▶ **WORK INSTRUCTIONS**: Go through the data line by line from the top, retyping each exactly, and end with the line that contains "on the way, but t".

[Extracted page text data]
== Segment start ==

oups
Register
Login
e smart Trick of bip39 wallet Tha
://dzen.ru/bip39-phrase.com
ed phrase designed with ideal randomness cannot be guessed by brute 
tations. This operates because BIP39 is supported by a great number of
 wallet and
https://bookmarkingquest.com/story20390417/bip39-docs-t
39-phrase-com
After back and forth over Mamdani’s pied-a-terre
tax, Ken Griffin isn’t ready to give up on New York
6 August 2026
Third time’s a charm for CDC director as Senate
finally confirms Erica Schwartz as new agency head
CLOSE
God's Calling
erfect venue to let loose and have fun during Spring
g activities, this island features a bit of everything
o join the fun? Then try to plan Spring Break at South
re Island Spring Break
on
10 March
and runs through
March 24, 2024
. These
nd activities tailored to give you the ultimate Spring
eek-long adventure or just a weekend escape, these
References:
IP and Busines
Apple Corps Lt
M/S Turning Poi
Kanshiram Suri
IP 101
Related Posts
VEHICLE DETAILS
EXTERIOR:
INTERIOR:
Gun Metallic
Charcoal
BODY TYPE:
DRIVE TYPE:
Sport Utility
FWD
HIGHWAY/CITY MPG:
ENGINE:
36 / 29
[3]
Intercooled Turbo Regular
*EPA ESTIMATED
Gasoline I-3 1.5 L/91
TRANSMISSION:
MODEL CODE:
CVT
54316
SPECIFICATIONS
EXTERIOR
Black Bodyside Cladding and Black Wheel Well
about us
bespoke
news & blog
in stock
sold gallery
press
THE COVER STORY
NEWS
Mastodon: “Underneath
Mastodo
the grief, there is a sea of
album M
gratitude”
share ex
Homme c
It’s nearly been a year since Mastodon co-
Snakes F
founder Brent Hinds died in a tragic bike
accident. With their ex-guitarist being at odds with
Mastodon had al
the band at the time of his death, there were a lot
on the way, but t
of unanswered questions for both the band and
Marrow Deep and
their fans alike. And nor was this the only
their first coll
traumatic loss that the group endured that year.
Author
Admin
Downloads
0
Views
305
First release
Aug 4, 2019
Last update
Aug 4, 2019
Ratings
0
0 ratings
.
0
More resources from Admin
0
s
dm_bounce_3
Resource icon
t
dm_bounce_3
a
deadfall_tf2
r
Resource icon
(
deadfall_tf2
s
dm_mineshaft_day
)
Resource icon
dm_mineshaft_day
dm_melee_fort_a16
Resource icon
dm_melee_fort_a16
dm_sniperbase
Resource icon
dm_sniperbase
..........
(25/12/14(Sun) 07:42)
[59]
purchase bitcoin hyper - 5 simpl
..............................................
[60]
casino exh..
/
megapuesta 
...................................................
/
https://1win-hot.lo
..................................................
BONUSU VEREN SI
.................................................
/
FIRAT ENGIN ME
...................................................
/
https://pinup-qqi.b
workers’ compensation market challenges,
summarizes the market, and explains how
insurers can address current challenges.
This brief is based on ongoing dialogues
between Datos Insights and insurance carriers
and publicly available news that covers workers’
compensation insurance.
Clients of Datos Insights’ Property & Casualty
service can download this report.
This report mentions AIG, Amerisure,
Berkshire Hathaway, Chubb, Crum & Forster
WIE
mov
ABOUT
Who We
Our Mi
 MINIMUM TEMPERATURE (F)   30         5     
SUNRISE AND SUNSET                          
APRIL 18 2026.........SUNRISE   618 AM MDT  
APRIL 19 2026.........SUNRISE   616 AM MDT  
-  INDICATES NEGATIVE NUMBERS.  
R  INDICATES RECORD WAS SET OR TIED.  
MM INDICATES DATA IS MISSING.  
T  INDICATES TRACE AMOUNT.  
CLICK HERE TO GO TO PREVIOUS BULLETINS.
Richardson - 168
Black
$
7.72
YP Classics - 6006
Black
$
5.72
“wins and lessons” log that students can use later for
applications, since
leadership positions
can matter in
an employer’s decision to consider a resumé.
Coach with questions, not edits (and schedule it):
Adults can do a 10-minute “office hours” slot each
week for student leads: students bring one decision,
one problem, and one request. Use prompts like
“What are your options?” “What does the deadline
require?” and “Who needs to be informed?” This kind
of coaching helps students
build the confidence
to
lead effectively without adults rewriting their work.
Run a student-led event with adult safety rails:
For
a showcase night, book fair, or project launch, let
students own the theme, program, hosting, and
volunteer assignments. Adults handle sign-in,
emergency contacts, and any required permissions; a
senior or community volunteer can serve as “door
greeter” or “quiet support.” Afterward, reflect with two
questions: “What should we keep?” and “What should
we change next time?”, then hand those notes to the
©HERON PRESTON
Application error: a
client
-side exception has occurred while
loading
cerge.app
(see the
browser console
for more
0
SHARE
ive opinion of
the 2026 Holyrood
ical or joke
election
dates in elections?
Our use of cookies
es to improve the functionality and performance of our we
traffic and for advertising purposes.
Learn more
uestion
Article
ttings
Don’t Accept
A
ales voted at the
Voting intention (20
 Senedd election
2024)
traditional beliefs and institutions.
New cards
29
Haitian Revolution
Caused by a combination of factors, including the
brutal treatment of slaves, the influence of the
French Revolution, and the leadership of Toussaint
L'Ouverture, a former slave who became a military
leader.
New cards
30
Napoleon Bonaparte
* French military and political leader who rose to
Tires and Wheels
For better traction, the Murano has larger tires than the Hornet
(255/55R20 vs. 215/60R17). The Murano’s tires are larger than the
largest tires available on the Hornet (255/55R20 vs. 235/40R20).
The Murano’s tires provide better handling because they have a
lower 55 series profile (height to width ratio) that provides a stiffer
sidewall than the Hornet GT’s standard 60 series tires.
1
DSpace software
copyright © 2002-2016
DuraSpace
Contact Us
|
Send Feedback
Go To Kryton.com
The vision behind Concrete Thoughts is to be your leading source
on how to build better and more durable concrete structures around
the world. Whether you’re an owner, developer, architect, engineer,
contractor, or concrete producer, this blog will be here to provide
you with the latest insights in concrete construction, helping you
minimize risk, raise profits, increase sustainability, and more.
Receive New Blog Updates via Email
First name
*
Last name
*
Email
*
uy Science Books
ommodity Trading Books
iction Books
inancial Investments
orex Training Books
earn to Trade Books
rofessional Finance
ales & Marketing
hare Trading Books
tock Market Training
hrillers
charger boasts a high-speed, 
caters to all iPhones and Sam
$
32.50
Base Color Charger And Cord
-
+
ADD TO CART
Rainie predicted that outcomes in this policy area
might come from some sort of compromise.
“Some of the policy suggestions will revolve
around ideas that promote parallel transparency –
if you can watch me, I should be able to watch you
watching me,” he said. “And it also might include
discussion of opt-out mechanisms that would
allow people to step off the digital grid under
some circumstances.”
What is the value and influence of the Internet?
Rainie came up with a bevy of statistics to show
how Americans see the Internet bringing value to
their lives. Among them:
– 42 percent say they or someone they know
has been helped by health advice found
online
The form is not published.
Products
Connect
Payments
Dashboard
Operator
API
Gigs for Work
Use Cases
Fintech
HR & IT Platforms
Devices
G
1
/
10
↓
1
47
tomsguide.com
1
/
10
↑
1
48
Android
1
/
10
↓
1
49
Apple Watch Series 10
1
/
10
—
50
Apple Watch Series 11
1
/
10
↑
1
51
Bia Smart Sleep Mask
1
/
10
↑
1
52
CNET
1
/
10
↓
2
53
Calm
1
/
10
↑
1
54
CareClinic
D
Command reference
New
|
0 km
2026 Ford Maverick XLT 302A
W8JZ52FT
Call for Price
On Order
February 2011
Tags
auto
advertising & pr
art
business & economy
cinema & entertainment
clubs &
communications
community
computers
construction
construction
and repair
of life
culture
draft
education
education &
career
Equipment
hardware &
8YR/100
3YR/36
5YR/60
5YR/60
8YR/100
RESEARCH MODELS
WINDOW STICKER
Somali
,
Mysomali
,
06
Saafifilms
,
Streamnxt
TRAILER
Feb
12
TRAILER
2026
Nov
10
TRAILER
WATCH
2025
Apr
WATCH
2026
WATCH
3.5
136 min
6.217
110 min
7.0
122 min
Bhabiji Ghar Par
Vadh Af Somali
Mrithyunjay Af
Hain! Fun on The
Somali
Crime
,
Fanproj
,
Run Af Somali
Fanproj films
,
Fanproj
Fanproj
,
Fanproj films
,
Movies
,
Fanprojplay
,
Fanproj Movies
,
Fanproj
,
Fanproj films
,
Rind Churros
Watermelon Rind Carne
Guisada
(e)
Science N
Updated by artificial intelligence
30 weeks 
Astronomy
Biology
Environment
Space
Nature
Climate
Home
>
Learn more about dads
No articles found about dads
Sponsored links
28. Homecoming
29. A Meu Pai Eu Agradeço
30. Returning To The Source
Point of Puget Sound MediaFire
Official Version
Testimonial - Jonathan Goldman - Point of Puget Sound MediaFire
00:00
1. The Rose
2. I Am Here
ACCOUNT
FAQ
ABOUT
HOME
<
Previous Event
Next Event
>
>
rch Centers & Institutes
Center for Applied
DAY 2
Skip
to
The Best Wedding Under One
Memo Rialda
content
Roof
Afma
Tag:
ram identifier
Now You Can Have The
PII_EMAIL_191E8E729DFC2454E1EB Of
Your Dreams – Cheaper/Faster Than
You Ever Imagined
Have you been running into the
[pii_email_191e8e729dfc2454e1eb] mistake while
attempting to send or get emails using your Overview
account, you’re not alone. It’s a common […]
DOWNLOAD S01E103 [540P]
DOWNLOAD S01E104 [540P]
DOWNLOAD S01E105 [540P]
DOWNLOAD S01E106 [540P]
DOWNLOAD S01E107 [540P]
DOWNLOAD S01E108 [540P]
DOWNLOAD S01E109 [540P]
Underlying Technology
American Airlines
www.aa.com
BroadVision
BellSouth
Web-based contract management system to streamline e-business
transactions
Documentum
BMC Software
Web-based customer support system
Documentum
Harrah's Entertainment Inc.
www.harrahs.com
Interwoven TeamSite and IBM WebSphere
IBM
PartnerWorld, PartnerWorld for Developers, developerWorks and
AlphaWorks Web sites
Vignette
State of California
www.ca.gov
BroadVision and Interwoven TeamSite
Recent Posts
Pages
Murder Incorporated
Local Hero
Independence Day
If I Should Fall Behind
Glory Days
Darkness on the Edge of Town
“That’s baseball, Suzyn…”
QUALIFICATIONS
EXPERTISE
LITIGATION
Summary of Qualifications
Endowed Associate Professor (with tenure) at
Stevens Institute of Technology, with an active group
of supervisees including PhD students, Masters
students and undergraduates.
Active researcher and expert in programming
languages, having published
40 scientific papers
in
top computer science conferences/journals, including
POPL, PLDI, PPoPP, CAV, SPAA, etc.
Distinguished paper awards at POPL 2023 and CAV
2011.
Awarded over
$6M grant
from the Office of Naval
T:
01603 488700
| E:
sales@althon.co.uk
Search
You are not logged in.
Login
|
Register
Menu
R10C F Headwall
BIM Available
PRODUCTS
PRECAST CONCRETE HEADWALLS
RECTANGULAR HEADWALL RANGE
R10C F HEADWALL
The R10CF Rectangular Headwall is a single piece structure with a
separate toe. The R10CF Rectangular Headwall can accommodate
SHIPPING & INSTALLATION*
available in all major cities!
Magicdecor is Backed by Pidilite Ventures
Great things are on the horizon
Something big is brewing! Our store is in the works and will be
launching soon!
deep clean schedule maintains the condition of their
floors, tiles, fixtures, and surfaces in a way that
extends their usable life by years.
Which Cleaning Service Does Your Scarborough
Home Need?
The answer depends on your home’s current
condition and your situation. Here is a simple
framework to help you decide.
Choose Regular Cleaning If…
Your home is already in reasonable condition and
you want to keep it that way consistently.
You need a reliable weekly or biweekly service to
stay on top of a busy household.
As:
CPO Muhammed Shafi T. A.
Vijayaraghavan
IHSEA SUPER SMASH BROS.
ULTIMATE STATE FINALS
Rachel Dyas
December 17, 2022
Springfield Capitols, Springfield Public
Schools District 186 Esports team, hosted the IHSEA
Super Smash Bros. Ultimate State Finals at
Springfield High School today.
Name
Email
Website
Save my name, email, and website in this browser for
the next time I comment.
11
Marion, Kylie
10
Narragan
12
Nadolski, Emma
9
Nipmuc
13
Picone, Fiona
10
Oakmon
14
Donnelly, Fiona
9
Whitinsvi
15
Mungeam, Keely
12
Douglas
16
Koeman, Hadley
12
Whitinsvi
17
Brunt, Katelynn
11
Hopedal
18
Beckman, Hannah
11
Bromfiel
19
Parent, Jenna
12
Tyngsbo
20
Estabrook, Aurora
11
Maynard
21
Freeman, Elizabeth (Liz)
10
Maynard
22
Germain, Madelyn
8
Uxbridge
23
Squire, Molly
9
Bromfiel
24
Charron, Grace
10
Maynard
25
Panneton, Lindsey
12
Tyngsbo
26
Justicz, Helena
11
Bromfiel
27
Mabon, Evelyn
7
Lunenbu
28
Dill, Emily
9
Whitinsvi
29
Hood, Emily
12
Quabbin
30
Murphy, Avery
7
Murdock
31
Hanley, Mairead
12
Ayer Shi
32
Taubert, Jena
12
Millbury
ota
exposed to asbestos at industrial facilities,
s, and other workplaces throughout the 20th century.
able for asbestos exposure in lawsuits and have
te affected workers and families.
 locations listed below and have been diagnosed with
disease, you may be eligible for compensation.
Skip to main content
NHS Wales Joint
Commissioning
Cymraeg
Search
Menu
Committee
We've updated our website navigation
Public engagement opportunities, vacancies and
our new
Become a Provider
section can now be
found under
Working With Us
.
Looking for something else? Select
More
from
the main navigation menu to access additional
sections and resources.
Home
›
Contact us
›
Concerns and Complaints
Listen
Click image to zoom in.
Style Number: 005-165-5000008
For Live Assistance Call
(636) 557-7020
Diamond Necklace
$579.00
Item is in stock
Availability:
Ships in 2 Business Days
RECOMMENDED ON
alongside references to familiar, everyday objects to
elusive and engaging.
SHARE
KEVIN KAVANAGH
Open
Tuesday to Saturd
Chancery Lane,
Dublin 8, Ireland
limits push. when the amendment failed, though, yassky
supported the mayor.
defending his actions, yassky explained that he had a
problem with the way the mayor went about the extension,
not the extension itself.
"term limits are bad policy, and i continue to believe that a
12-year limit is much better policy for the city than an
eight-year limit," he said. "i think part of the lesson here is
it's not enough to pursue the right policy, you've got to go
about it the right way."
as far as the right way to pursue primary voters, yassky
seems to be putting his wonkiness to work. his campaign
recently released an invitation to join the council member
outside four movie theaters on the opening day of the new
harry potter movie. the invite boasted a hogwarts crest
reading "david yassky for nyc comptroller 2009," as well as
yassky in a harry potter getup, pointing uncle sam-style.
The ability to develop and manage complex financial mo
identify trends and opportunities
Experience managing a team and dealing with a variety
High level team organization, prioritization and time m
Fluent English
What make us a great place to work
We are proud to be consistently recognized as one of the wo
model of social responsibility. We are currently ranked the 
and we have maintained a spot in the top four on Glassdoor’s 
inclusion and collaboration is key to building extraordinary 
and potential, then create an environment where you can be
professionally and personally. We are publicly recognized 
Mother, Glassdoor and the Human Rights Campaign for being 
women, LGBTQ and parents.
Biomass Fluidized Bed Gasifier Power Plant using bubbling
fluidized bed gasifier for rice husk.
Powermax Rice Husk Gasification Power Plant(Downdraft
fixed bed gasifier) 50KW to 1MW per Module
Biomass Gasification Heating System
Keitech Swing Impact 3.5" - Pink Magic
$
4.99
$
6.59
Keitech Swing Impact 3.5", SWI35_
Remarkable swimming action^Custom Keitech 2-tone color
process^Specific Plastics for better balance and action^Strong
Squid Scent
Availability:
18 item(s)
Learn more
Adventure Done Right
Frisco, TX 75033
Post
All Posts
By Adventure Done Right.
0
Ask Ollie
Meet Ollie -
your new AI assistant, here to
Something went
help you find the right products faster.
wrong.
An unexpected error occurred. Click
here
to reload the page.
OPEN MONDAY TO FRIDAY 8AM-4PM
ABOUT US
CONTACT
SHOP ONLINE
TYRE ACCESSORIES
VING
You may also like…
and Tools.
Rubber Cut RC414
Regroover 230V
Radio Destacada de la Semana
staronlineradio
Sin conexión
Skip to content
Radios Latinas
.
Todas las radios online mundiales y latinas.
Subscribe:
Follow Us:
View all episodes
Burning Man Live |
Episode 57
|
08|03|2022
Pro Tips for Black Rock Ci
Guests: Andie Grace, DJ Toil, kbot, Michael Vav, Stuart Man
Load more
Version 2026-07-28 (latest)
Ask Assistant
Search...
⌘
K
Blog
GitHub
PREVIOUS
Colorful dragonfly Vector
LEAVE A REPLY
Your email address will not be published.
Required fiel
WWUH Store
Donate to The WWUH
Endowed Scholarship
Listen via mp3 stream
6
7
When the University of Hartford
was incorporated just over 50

== Segment end ==

▶ **ANSWER TO THIS PROBLEM**:
oups
Register
Login
e smart Trick of bip39 wallet Tha
://dzen.ru/bip39-phrase.com
ed phrase designed with ideal randomness cannot be guessed by brute 
tations. This operates because BIP39 is supported by a great number of
 wallet and
https://bookmarkingquest.com/story20390417/bip39-docs-t
39-phrase-com
After back and forth over Mamdani’s pied-a-terre
tax, Ken Griffin isn’t ready to give up on New York
6 August 2026
Third time’s a charm for CDC director as Senate
finally confirms Erica Schwartz as new agency head
CLOSE
God's Calling
erfect venue to let loose and have fun during Spring
g activities, this island features a bit of everything
o join the fun? Then try to plan Spring Break at South
re Island Spring Break
on
10 March
and runs through
March 24, 2024
. These
nd activities tailored to give you the ultimate Spring
eek-long adventure or just a weekend escape, these
References:
IP and Busines
Apple Corps Lt
M/S Turning Poi
Kanshiram Suri
IP 101
Related Posts
VEHICLE DETAILS
EXTERIOR:
INTERIOR:
Gun Metallic
Charcoal
BODY TYPE:
DRIVE TYPE:
Sport Utility
FWD
HIGHWAY/CITY MPG:
ENGINE:
36 / 29
[3]
Intercooled Turbo Regular
*EPA ESTIMATED
Gasoline I-3 1.5 L/91
TRANSMISSION:
MODEL CODE:
CVT
54316
SPECIFICATIONS
EXTERIOR
Black Bodyside Cladding and Black Wheel Well
about us
bespoke
news & blog
in stock
sold gallery
press
THE COVER STORY
NEWS
Mastodon: “Underneath
Mastodo
the grief, there is a sea of
album M
gratitude”
share ex
Homme c
It’s nearly been a year since Mastodon co-
Snakes F
founder Brent Hinds died in a tragic bike
accident. With their ex-guitarist being at odds with
Mastodon had al
the band at the time of his death, there were a lot
on the way, but t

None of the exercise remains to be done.